= Ryhurst =

English health estate management company

Ryhurst Ltd is a specialist provider of health estate management services in England. The firm is based in Sussex.

Ryhurst formerly delivered new NHS facilities via the Private Finance Initiative. It built Lymington New Forest Hospital, which opened in 2007 for Southern Health NHS Foundation Trust but has now developed a strategic estates partnership model. The public sector contributes the land and the assets, and the private sector secures funding to an equivalent amount. Both have a 50-50 share in the resulting company. Stephen Collinson, the managing director of Ryhurst, is a former hospital chief executive.

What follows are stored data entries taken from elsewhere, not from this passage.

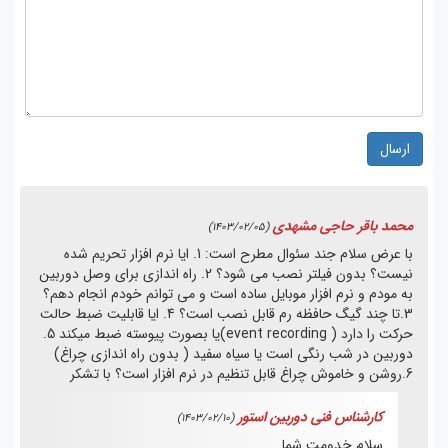
ارسال
محمد باقر حاجی مشهدی
(1403/02/05)
با عرض سلام جند سئوال مطرح است: 1. ایا نرم افزار تحریم شده
نیست؟ بدون فیلتر نصب می شود؟ 2. راه اندازی برای وصل دوربین
به مودم و نرم افزار موبایل ساده است و می توانم خودم انجام دهم؟
3.تا چند گیگ حافظه رم قابل نصب است؟ 4. ایا قابلیت ضبط حالت
حرکت را دارد ( event recording)یا بصورت پیوسته ضبط میکند 5.
دوربین در شب رنگی است یا سیاه سفید ( بدون راه اندازی چراغ)
6.روشن و خاموش چراغ قابل تنظیم در نرم افزار است؟ با تشکر
کارشناس فنی دوربین استور
(1403/02/10)
سلام خدومت شما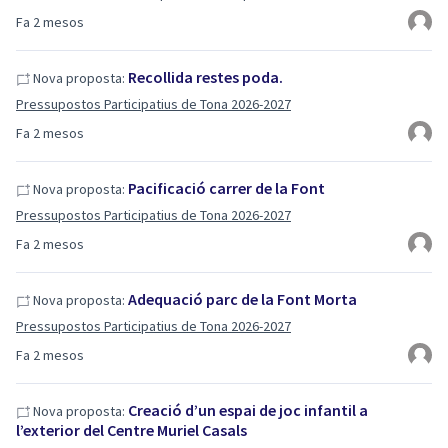
Fa 2 mesos
Recollida restes poda.
Nova proposta:
Pressupostos Participatius de Tona 2026-2027
Fa 2 mesos
Pacificació carrer de la Font
Nova proposta:
Pressupostos Participatius de Tona 2026-2027
Fa 2 mesos
Adequació parc de la Font Morta
Nova proposta:
Pressupostos Participatius de Tona 2026-2027
Fa 2 mesos
Creació d’un espai de joc infantil a
Nova proposta:
l’exterior del Centre Muriel Casals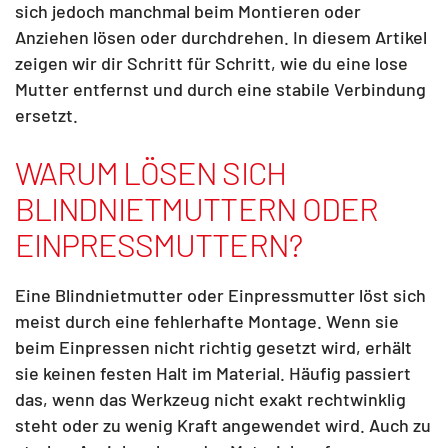
sich jedoch manchmal beim Montieren oder
Anziehen lösen oder durchdrehen. In diesem Artikel
zeigen wir dir Schritt für Schritt, wie du eine lose
Mutter entfernst und durch eine stabile Verbindung
ersetzt.
WARUM LÖSEN SICH
BLINDNIETMUTTERN ODER
EINPRESSMUTTERN?
Eine Blindnietmutter oder Einpressmutter löst sich
meist durch eine fehlerhafte Montage. Wenn sie
beim Einpressen nicht richtig gesetzt wird, erhält
sie keinen festen Halt im Material. Häufig passiert
das, wenn das Werkzeug nicht exakt rechtwinklig
steht oder zu wenig Kraft angewendet wird. Auch zu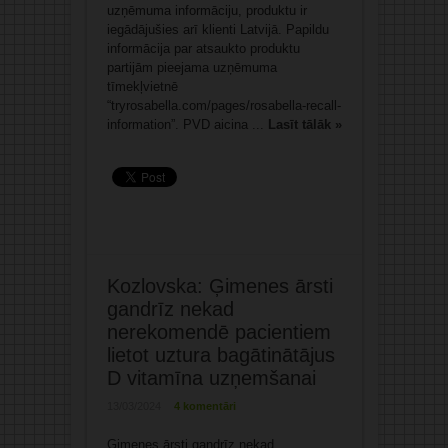
uzņēmuma informāciju, produktu ir
iegādājušies arī klienti Latvijā. Papildu
informācija par atsaukto produktu
partijām pieejama uzņēmuma
tīmekļvietnē
“tryrosabella.com/pages/rosabella-recall-
information”. PVD aicina ...
Lasīt tālāk »
Kozlovska: Ģimenes ārsti
gandrīz nekad
nerekomendē pacientiem
lietot uztura bagātinātājus
D vitamīna uzņemšanai
13/03/2024
4 komentāri
Ģimenes ārsti gandrīz nekad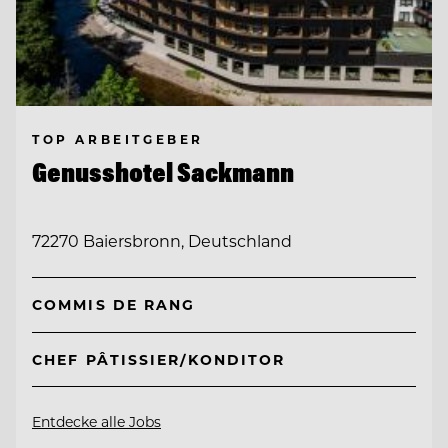
TOP ARBEITGEBER
Genusshotel Sackmann
72270 Baiersbronn, Deutschland
COMMIS DE RANG
CHEF PÂTISSIER/KONDITOR
Entdecke alle Jobs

Partnerships have been formed with Cheshire and Wirral Partnership NHS Foundation Trust, Lancashire Care NHS Foundation Trust, and the Isle of Wight NHS Trust. Collinson claims that the company acts as a 50:50 partner with the trust and tries to help them deliver their clinical service plans and service change strategies by providing the most appropriate estate.

Concerned residents on the Isle of Wight held a meeting about the future of the Isle of Wight NHS Trust and the partnership with Ryhurst, in December 2014. The deal was described by trade unions as a slippery slope towards privatisation. Isle of Wight Council scrutiny committee chairman Cllr Geoff Lumley questioned why health trust bosses failed to mention the deal when they met with councillors in November 2014.